The Market Today

Surprisingly Strong Retail Sales Complicates the Market’s Expectation for Steep Rate Cuts

by Craig Dismuke, Dudley Carter


Surprisingly Strong Retail Sales Complicates the Market’s Expectation for Steep Rate Cuts: Total retail sales came up 0.1% short of estimates in May while each of the other subgroupings edged out expectations by 0.1%. Total sales, sales excluding autos, sales excluding autos and gasoline, and sales in the control group categories which feed directly to the GDP report all rose 0.5% in May. The monthly gains were made even more impressive by sizeable positive revisions to April’s advanced estimate which places the 2Q trend tracking on a much better trajectory. Despite a 0.3% increase in gasoline sales, 11 of 13 categories experience stronger sales activity in May. Making the largest contributions to the increased spending, auto sales extended a volatile run with a 0.7% increase and online sales picked up 1.4%, their best month since January. Except for spending on food and drink and activity at miscellaneous retailer, two categories that account for roughly 14% of total activity, the remaining 11 categories were as good or better than their 12 month averages. With May’s improvement and April’s upward revision, personal consumption is tracking back above 2% for the second quarter. While inflation could be the key determinant of policy in the weeks and months ahead, this morning’s retail sales report complicates the market’s expectation for steep rate cuts from the Fed. Despite data showing that global uncertainty is weighing on business activity and potentially starting to have an effect on the labor market, consumer spending tracking strongly in the second quarter indicates it has yet to weaken the most heavily-weighted component of U.S. growth.

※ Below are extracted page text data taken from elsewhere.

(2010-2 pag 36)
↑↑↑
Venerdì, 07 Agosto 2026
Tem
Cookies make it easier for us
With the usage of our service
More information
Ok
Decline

Later Today: At 8:15 a.m. CT, data from the Federal Reserve is expected to show recoveries of 0.2% and 0.1% for industrial production and manufacturing, respectively, after both slumped 0.5% in April. At 9 a.m. CT, the University of Michigan will release its preliminary estimate of consumer sentiment for June, the first month that could fully capture the escalation of trade tensions in May, which is expected to show a modest pullback for confidence on moderation in both the current assessment and future expectations. The Census Bureau will report at 9 a.m. CT how much business inventories grew in April, with economists expecting a 0.5% gain.

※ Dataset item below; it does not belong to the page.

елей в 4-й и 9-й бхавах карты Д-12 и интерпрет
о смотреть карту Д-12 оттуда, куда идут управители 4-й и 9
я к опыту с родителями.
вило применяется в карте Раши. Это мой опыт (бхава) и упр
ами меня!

Yesterday – Stocks Rallied with Crude as Treasury Yields Declined: U.S. stocks broke out of a two-day slump Thursday, sending the S&P 500 up 0.4% in rally led by U.S. energy companies. Crude prices had jumped overnight on reports that two tankers had been attacked in the Strait of Hormuz, causing concern about escalating tensions in the Middle East. Shortly after lunch, U.S. Secretary of State Pompeo gave a statement blaming Iran, saying “The international community condemns Iran’s assault on the freedom of navigation and the targeting of innocent civilians.” After rising as much as 4.5% just before the U.S. session, WTI closed up 2.5%. Energy companies within the S&P 500 rose 1.3% to lead a broad-based day of improvement for most sectors. Health care companies dipped 0.1%, the only sector to finish lower on the day. Despite stronger equities and firmer oil, Treasurys remained well-bid throughout Thursday’s trading. A strong auction of 30-year Treasury bonds helped, stopping through by 0.4 bps with a better bid-to-cover and direct bidders taking more than their normal share from primary dealers. The 2-year yield dropped 4.3 bps to 1.84%, less than 1 bp from the lowest level since December 2017. Euro Dollar and Fed Funds futures both strengthened expectations for Fed easing, with the latter now pricing in 70 bps of easing by the end of the year. The 5-year yield fell 3.3 bps to 1.84% while the 10-year yield finished down 2.6 bps to 2.09%.


Overnight – Global Yields Retreat as Investors Receive Weak China Data, Await U.S. Retail Sales: Global equities have weakened overnight and sovereign yields declined after China data missed and before an update on U.S. consumer spending. China’s industrial production rose 5.0% in May from a year ago, short of the 5.4% gain economists expected and the weakest month for output in 17 years. Fixed investment also came up short of consensus while retail sales printed better than expected. The weaker industrial data confirmed trade tensions are weighing on the world’s second largest economy and dragged Chinese stocks down 0.8%. European markets pulled back by similar amounts and U.S. equity futures had declined, both being led lower by the technology sector. Oil prices dipped despite geopolitical tensions in the Middle East being stoked by yesterday’s tanker attack. Amid the equity weakness and against a backdrop of uncertainty around trade and geopolitics, sovereign yields fell. Yields on 10-year debt of France and Germany fell more than 2 bps to 0.08% and -0.27%, respectively, both reaching new all-time lows. Treasury yields fell even more before the retail sales report, with the 2- and 10-year yields earlier down around 3 bps and back near their lowest levels since 2017. A surprisingly strong reading on the consumer, which complicates the outlook for Fed policy, sent yields surging higher, pushing the 2-year yield up 1.8 bps on the day, a nearly 7 bps swing from the overnight low.